As the days count down, the mild-mannered, likable Johnson is strangely calm as he discusses his fate and quietly insists he’s innocent. He plays chess, prays with chaplins, confers with his lawyer and eats his last meal with his family, who hug him goodby like he’s just going to be taking a train to Chicago.

It is all so mundane and unnervingly personal that at times it becomes like a surreal home movie. In a bizarre surprise, the no-one-is-really-shooting-this-film spell is shattered when, 20 minutes before Johnson’s date with death, film maker Hamann steps out into camera view and, hugging Johnson, says: “It’s time for us to go. Our hearts are with you and we’re still praying for you. Good luck.”

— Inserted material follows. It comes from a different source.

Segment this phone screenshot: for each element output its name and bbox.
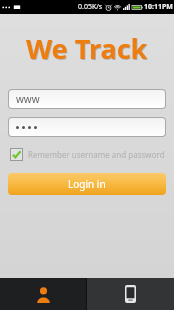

All sympathy--from prison guards and reluctant Prison Superintendent Donald Cabana to the viewer’s--accrues to Johnson, who is simple-minded but saintly. Of course, the murder victim and the gruesome details of his death by gunfire are barely mentioned, and his family’s grief is long forgotten.

But “Execution,” whose minimalist narration is by New York Times columnist Tom Wicker, isn’t meant to be balanced. Although its cinema-verite style means that important background details are never provided, it’s an artful piece of propaganda that will affect many more hearts than it will win over minds.